JSON mode
Effective August 1, 2024 Anyscale Endpoints API will be available exclusively through the fully Hosted Anyscale Platform. Multi-tenant access to LLM models will be removed.
With the Hosted Anyscale Platform, you can access the latest GPUs billed by the second, and deploy models on your own dedicated instances. Enjoy full customization to build your end-to-end applications with Anyscale. Get started today.
JSON Mode enables the LLM to produce a JSON-formatted responses, useful when you want to integrate the LLM with other systems that expect a specific JSON schema.
You can set the JSON schema by setting the response_format = {"type": "json_object"}
parameter in the POST request to the LLM. You can optionally provide a schema by setting the response_format = {"type": "json_object", "schema": <schema>}
parameter. If you don't provide a schema, the LLM outputs any JSON object that fits.
Supported models
The following models support JSON mode:
Support for mistralai/Mixtral-8x22B-Instruct-v0.1
is coming soon.
top_p
and top_k
sampling parameters are incompatible with JSON mode.
Example
- cURL
- Python
- OpenAI Python SDK
curl "$ANYSCALE_BASE_URL/chat/completions" \
-H "Content-Type: application/json" \
-H "Authorization: Bearer $ANYSCALE_API_KEY" \
-d '{
"model": "mistralai/Mixtral-8x7B-Instruct-v0.1",
"messages": [{"role": "system", "content": "You are a helpful assistant that outputs in JSON."}, {"role": "user", "content": "Who won the world series in 2020"}],
"response_format": {"type": "json_object", "schema": {"type": "object", "properties": {"team_name": {"type": "string"}}, "required": ["team_name"]}},
"temperature": 0.7
}'
import os
import requests
s = requests.Session()
api_base = os.getenv("ANYSCALE_BASE_URL")

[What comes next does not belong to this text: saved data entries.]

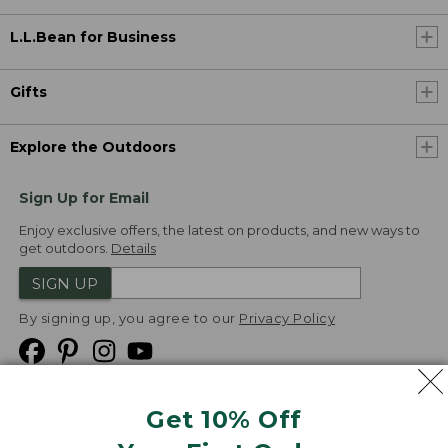
L.L.Bean for Business
Gifts
Explore the Outdoors
Sign Up for Email
Enjoy exclusive offers, the latest on products, and new ways to
get outdoors.
Details
SIGN UP
By signing up, you agree to our
Privacy Policy
Get 10% Off
We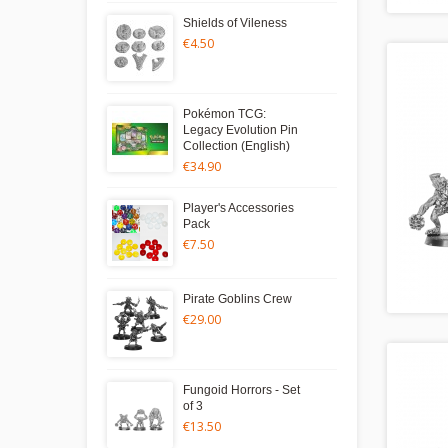
Shields of Vileness
€4.50
Pokémon TCG:
Legacy Evolution Pin
Collection (English)
€34.90
Player's Accessories
Pack
€7.50
Pirate Goblins Crew
€29.00
Fungoid Horrors - Set
of 3
€13.50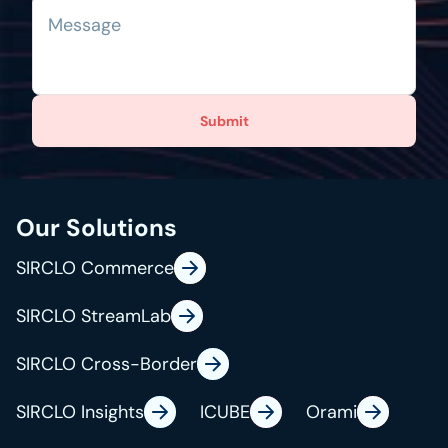
Submit
Our Solutions
SIRCLO Commerce
SIRCLO StreamLab
SIRCLO Cross-Border
SIRCLO Insights
ICUBE
Orami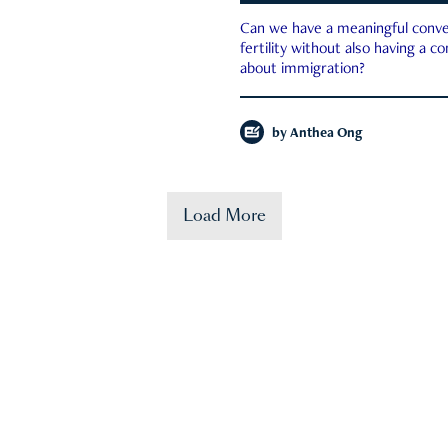
Can we have a meaningful conve
fertility without also having a c
about immigration?
by
Anthea Ong
Load More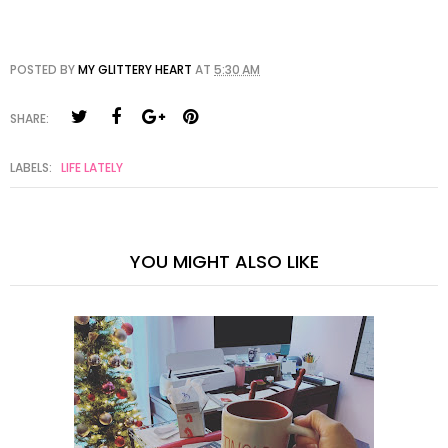
POSTED BY
MY GLITTERY HEART
AT
5:30 AM
SHARE:
LABELS:
LIFE LATELY
YOU MIGHT ALSO LIKE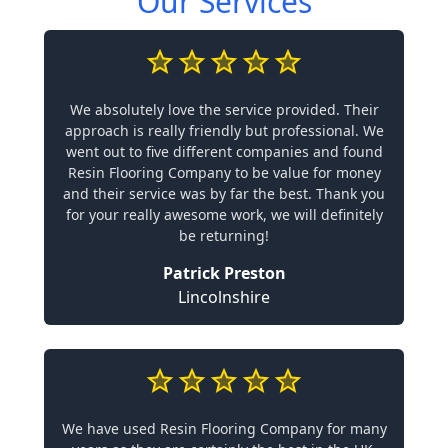
Our Services
We absolutely love the service provided. Their
approach is really friendly but professional. We
went out to five different companies and found
Resin Flooring Company to be value for money
and their service was by far the best. Thank you
for your really awesome work, we will definitely
be returning!
Patrick Preston
Lincolnshire
We have used Resin Flooring Company for many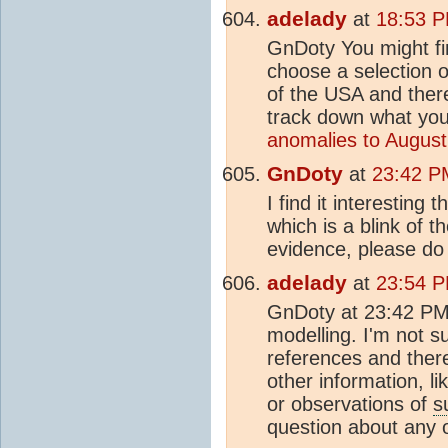
adelady
at
18:53 P
GnDoty You might fin
choose a selection o
of the USA and there
track down what you
anomalies to August
GnDoty
at
23:42 P
I find it interesting
which is a blink of t
evidence, please do
adelady
at
23:54 P
GnDoty at 23:42 PM 
modelling. I'm not s
references and ther
other information, l
or observations of
s
question about any 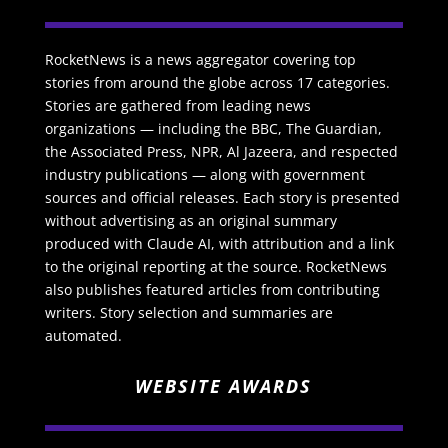
RocketNews is a news aggregator covering top
stories from around the globe across 17 categories.
Stories are gathered from leading news
organizations — including the BBC, The Guardian,
the Associated Press, NPR, Al Jazeera, and respected
industry publications — along with government
sources and official releases. Each story is presented
without advertising as an original summary
produced with Claude AI, with attribution and a link
to the original reporting at the source. RocketNews
also publishes featured articles from contributing
writers. Story selection and summaries are
automated.
WEBSITE AWARDS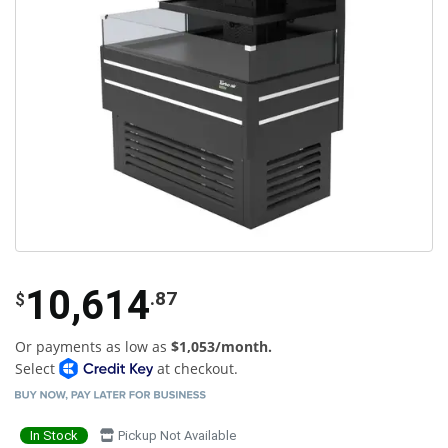
10,614
.87
$
Or payments as low as
$1,053/month.
Select
at checkout.
In Stock
Pickup Not Available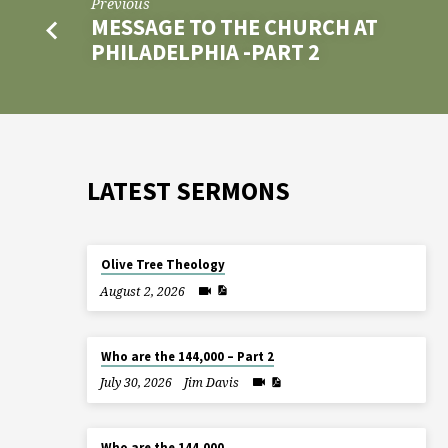
Previous
MESSAGE TO THE CHURCH AT
PHILADELPHIA -PART 2
LATEST SERMONS
Olive Tree Theology
August 2, 2026
Who are the 144,000 – Part 2
July 30, 2026
Jim Davis
Who are the 144,000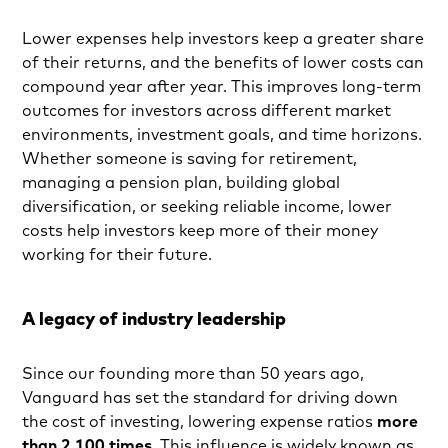
Lower expenses help investors keep a greater share
of their returns, and the benefits of lower costs can
compound year after year. This improves long-term
outcomes for investors across different market
environments, investment goals, and time horizons.
Whether someone is saving for retirement,
managing a pension plan, building global
diversification, or seeking reliable income, lower
costs help investors keep more of their money
working for their future.
A legacy of industry leadership
Since our founding more than 50 years ago,
Vanguard has set the standard for driving down
the cost of investing, lowering expense ratios
more
than 2,100 times
. This influence is widely known as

token = os.getenv("ANYSCALE_API_KEY")
url = f"{api_base}/chat/completions"
body = {
"model": "mistralai/Mixtral-8x7B-Instruct-v0.1",
"messages": [
{"role": "system", "content": "You are a helpful assistant that outputs in JSON."},
{"role": "user", "content": "Who won the world series in 2020"}
],
"response_format": {
"type": "json_object",
"schema": {
"type": "object",
"properties": {
"team_name": {"type": "string"}
},
"required": ["team_name"]
},
},
"temperature": 0.7
}
with s.post(url, headers={"Authorization": f"Bearer {token}"}, json=body) as resp:
print(resp.json())
import openai
client = openai.OpenAI(
base_url = "https://api.endpoints.anyscale.com/v1",
api_key = "esecret_YOUR_API_KEY")
# Note: not all arguments are currently supported and will be ignored by the backend.
chat_completion = client.chat.completions.create(
model="mistralai/Mixtral-8x7B-Instruct-v0.1",
messages=[
{"role": "system", "content": "You are a helpful assistant that outputs in JSON."},
{"role": "user", "content": "Who won the world series in 2020"}
],
response_format={
"type": "json_object",
"schema": {
"type": "object",
"properties": {
"team_name": {"type": "string"}
},
"required": ["team_name"]
},
},
temperature=0.7
)
print(chat_completion.model_dump())
The output will look like:
{'choices': [{'finish_reason': 'stop',
'index': 0,
'message': {'content': ' {\n'
'"team_name": " Los Angeles Dodgers "\n'
'}',
'function_call': None,
'role': 'assistant',
'tool_calls': None}}],
'created': 1701933511,
'id': 'mistralai/Mixtral-8x7B-Instruct-v0.1-4-7sX-l4EqKMl0FxZu7f5HQ8DXIKMIQgCkT1sWGLwn8',
'model': 'mistralai/Mixtral-8x7B-Instruct-v0.1',
'object': 'text_completion',
'system_fingerprint': None,
'usage': {'completion_tokens': 16, 'prompt_tokens': 30, 'total_tokens': 46}}
Not explicitly instructing the model to output in JSON is prone to outputting a sting of whitespaces before and after the JSON object, costing more tokens and time. To prevent this issue Anyscale raises an error if the key json
isn't found in your message, insensitive to case.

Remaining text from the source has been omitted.